Convergence in Probability:
For any $\epsilon>0$ and for any $n\in\mathbb N$ we have
$$\begin{align} \mathbb P(|X-Y|\geq\epsilon) &\leq\mathbb P(|X-X_n|+|X_n-Y|\geq\epsilon)\\\\ &\leq\mathbb P\left((|X-X_n|\geq\epsilon/2)\cup(|X_n-Y|\geq\epsilon/2)\right)\\\\ &\leq\mathbb P(|X-X_n|\geq\epsilon/2)+\mathbb P(|X_n-Y|\geq\epsilon/2) \end{align}$$
so that
$$\mathbb P(|X-Y|\geq\epsilon)\leq\lim_{n\rightarrow\infty}\mathbb P(|X-X_n|\geq\epsilon/2)+\mathbb P(|X_n-Y|\geq\epsilon/2)=0$$
Since $$\{|X-Y|>0\}=\underbrace{\bigcup_{n=1}^\infty \underbrace{\left\{|X-Y|>\frac{1}{n}\right\}}_{=\emptyset}}_{=\emptyset}=\emptyset$$
we have that $\mathbb P\{|X-Y|>0\}=0$ and so $\mathbb P(X\ne Y)=0$. Hence $\mathbb P(X= Y)=1$ which means that $X\overset{\text{a.s.}}{=}Y$.

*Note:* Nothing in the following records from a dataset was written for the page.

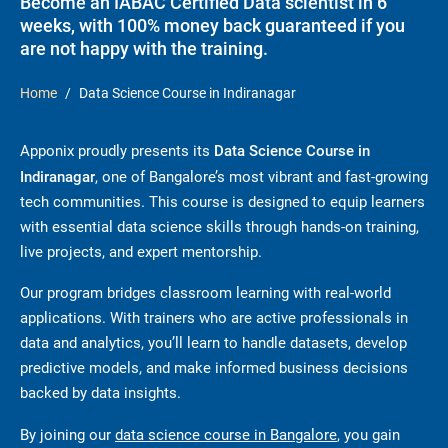
Become an IABAC Certified Data scientist in 6
weeks, with 100% money back guaranteed if you
are not happy with the training.
Home
Data Science Course in Indiranagar
Apponix proudly presents its
Data Science Course in
Indiranagar
, one of Bangalore’s most vibrant and fast-growing
tech communities. This course is designed to equip learners
with essential data science skills through hands-on training,
live projects, and expert mentorship.
Our program bridges classroom learning with real-world
applications. With trainers who are active professionals in
data and analytics, you’ll learn to handle datasets, develop
predictive models, and make informed business decisions
backed by data insights.
By joining our
data science course in Bangalore
, you gain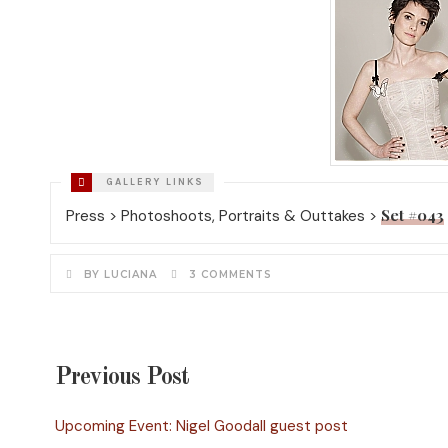
Set #043
Press > Photoshoots, Portraits & Outtakes >
BY LUCIANA
3 COMMENTS
Previous Post
Upcoming Event: Nigel Goodall guest post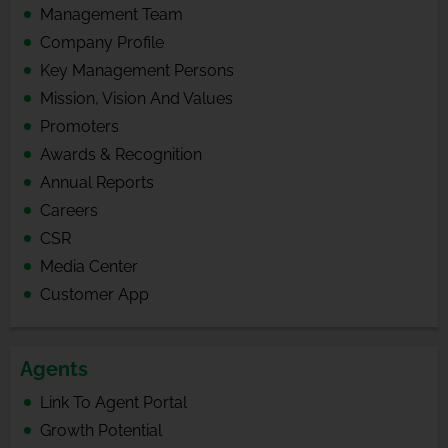
Management Team
Company Profile
Key Management Persons
Mission, Vision And Values
Promoters
Awards & Recognition
Annual Reports
Careers
CSR
Media Center
Customer App
Agents
Link To Agent Portal
Growth Potential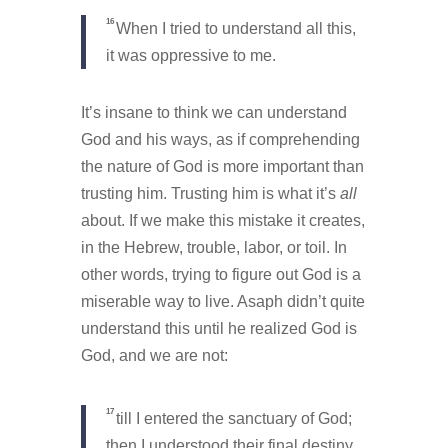
16
When I tried to understand all this,
it was oppressive to me.
It’s insane to think we can understand
God and his ways, as if comprehending
the nature of God is more important than
trusting him. Trusting him is what it’s
all
about. If we make this mistake it creates,
in the Hebrew, trouble, labor, or toil. In
other words, trying to figure out God is a
miserable way to live. Asaph didn’t quite
understand this until he realized God is
God, and we are not:
17
till I entered the sanctuary of God;
then I understood their final destiny.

Convergence Almost Surely:
Since almost sure convergence implies convergence in probability, the result follows immediately from the last part. However, I'd like to show this without making use of that result. Since $X_n$ converges almost surely to both $X$ and $Y$ then $\mathbb P(\lim_{n\rightarrow\infty}X_n=X)=1$ and $\mathbb P(\lim_{n\rightarrow\infty}X_n=Y)=1$. From here it seems obvious to me that $X\overset{\text{a.s.}}{=}Y$ but I'm not sure how to show this formally.
Convergence in Mean:
$$\begin{align} \mathbb E(|X-Y|) &\leq\mathbb E\left(|X-X_n|+|X_n-Y|\right)\\\\ &=\mathbb E\left(|X-X_n|)+\mathbb E(|X_n-Y|\right) \end{align}$$
so
$$\mathbb E(|X-Y|)\leq\lim_{n\rightarrow\infty}\mathbb E(|X-X_n|)+\mathbb E(|X_n-Y|)=0$$
so $X\overset{\text{a.s.}}{=}Y$
Convergence in Quadratic Mean:
I tried continuing with the same logic but it's not the case that
$$ \mathbb E(|X-Y|^2)\leq\mathbb E\left(|X-X_n|^2+|X_n-Y|^2\right)$$
so I'm not sure how to proceed.
Is my reasoning correct for the first and third? How can I proceed with the other two?